マウスがイメージングボックス内で安定していることを確認します。顕微鏡の落射蛍光モードを使用して関心領域を定義し、顕微鏡設定を適用します。イメージングソフトウェアナビゲータモードでスパイラル機能を使用して、大きな概観タイルスキャンを生成し、組織の参照マップを作成します。
スパイラル概要内の関心領域を定義し、Z スタックを決定するために上下の Z 平面を定義します。開始を押して、組織の詳細な3次元または4次元Zスタックを取得します。薄い鉗子の先端を蓋の腕の乳房造影窓の穴に通し、反時計回りにねじってふたを緩めます。
あるいは、滅菌鈍鉗子を使用して組織を操作または再配置して、特定の関心領域の画像化条件を最適化することができます。ワセリンを乳房イメージングウィンドウの内側の縁に塗布し、下層の組織を避けます。滅菌鉗子で窓枠をゆっくりと下に押し下げ、蓋を窓枠に入れます。
最後に、薄い鉗子の先端を蓋の腕の穴に通し、時計回りにねじってふたを軽くします。思春期Rosa26 Cre/ERT2 Rosa26膜トマト膜GFPマウスに低用量のタモキシフェンを注射し、Rosa26膜トマト膜GFP対立遺伝子のCre媒介組換えをもたらした。マウスを1日目、3日目、および5日目に画像化し、発達中の乳腺の動的変化を追跡した。
代表的な画像は、乳腺イメージングウィンドウを通して画像化された数日間にわたる細長く枝分かれした乳管の3Dレンダリングを示しています。分岐先端と細長い枝の単一Z平面画像がここに示されている。間質内の単一細胞は、白いアスタリスクで強調表示されている。
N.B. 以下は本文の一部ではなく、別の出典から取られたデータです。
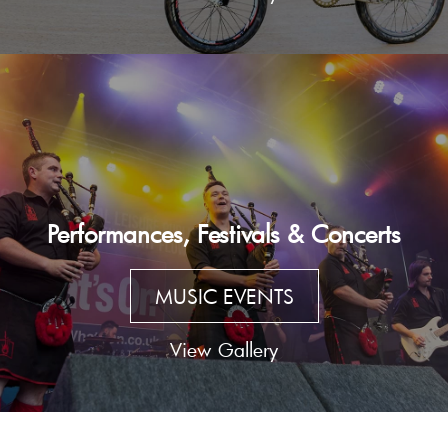
Performances, Festivals & Concerts
MUSIC EVENTS
View Gallery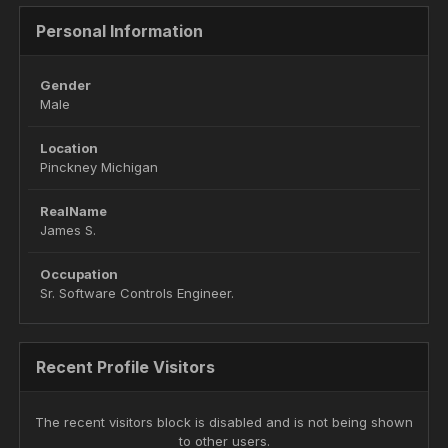
Personal Information
Gender
Male
Location
Pinckney Michigan
RealName
James S.
Occupation
Sr. Software Controls Engineer.
Recent Profile Visitors
The recent visitors block is disabled and is not being shown
to other users.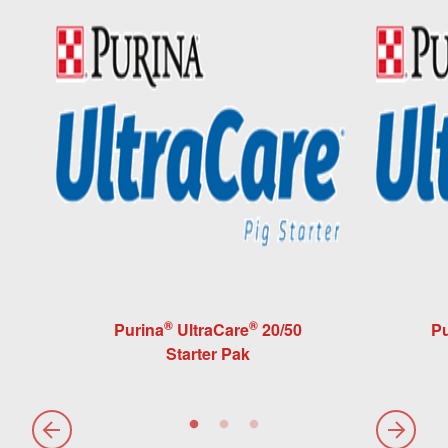
®
®
Purina
UltraCare
20/50
Pu
Starter Pak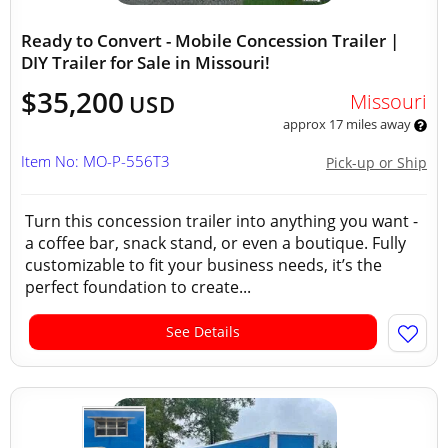
Ready to Convert - Mobile Concession Trailer |
DIY Trailer for Sale in Missouri!
$35,200
Missouri
USD
approx 17 miles away
Item No: MO-P-556T3
Pick-up or Ship
Turn this concession trailer into anything you want -
a coffee bar, snack stand, or even a boutique. Fully
customizable to fit your business needs, it’s the
perfect foundation to create...
See Details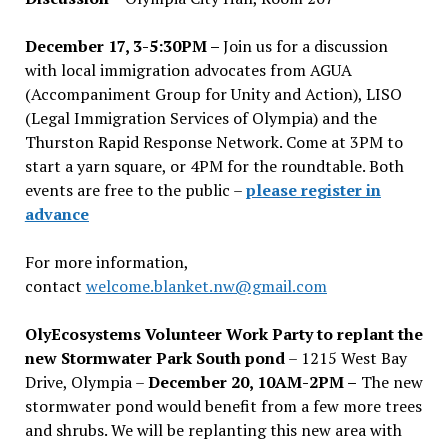
December 17, 3-5:30PM –
Join us for a discussion
with local immigration advocates from AGUA
(Accompaniment Group for Unity and Action), LISO
(Legal Immigration Services of Olympia) and the
Thurston Rapid Response Network. Come at 3PM to
start a yarn square, or 4PM for the roundtable. Both
events are free to the public –
please register in
advance
For more information,
contact
welcome.blanket.nw@gmail.com
OlyEcosystems Volunteer Work Party to replant the
new Stormwater Park South pond
– 1215 West Bay
Drive, Olympia –
December 20, 10AM-2PM –
The new
stormwater pond would benefit from a few more trees
and shrubs. We will be replanting this new area with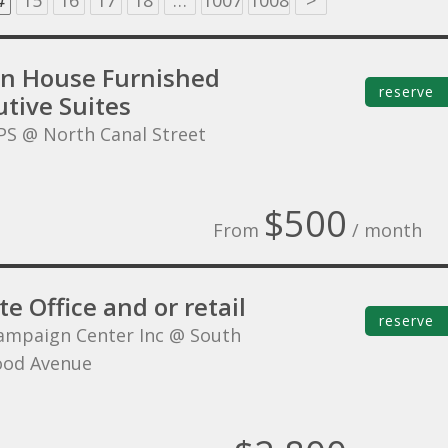
4
15
16
17
18
…
1007
1008
>
on House Furnished
reserve
tive Suites
PS @ North Canal Street
$500
From
/ month
te Office and or retail
reserve
ampaign Center Inc @ South
ood Avenue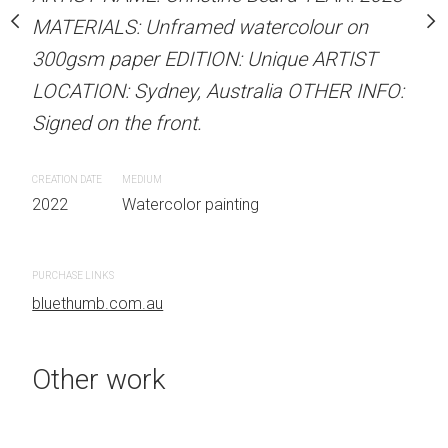
.
MATERIALS: Unframed watercolour on
LOCATION: Sydney, Aust
300gsm paper EDITION: Unique ARTIST
Signed on the front.
LOCATION: Sydney, Australia OTHER INFO:
 painting
CREATION DATE
MEDIUM
Signed on the front.
2022
Watercolor painti
CREATION DATE
MEDIUM
2022
Watercolor painting
PURCHASE LINKS
bluethumb.com.au
PURCHASE LINKS
bluethumb.com.au
Other work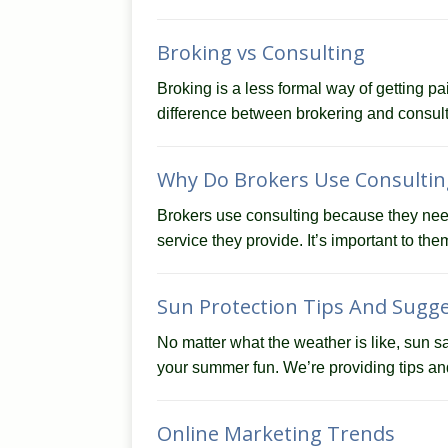
Broking vs Consulting
Broking is a less formal way of getting pa
difference between brokering and consult
Why Do Brokers Use Consultin
Brokers use consulting because they need 
service they provide. It’s important to the
Sun Protection Tips And Sugg
No matter what the weather is like, sun sa
your summer fun. We’re providing tips a
Online Marketing Trends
代表的な画像は、乳房画像化窓を通して画像化されたマウスの鼠径リンパ節を示す。第2高調波発生は緑色で示されています。複数の連続した数日間にわたる成体雌E-カドヘリン膜CFPマウスの乳腺管構造の3Dレンダリング画像がここに示されている。
コラーゲンIパターンは、同じROIをたどるために使用され、E-カドヘリン膜CFPシグナルは、乳管細胞をマークするために使用された。キクメ緑赤色マウスは、紫色光に曝す前後0日目に画像化した。イメージングセッションは、変換後2日目、6日目、および10日目に繰り返されました。
乳腺の同じ領域を、乳腺画像化窓を通して10日間画像化した。より小さな領域は零日目に光変換され、時間の経過とともにキクメ赤色信号の同様の希釈速度を示し、上皮全体で等しい代謝回転速度を示した。示された領域のズーム画像は、光変換後6日目および10日目に細胞レベルで増殖性不均一性を示す。
光変換後10日目に異なる細胞の赤と緑の比を定量化すると、同じ乳管微小環境内のいくつかの細胞の希釈率が高度に変動することが明らかになった。この手順の重要なステップは、イメージングセッションの間に蓋を開けることです。ウィンドウのこのユニークな特徴は、イメージング条件を改善し、組織の縦方向イメージングを可能にします。
交換可能な蓋を備えた乳房イメージングウィンドウは、マウス乳腺における腫瘍の開始および進行の分野におけるin vivo、速効性薬物検査およびスクリーニングに関する新しい質問を容易にする。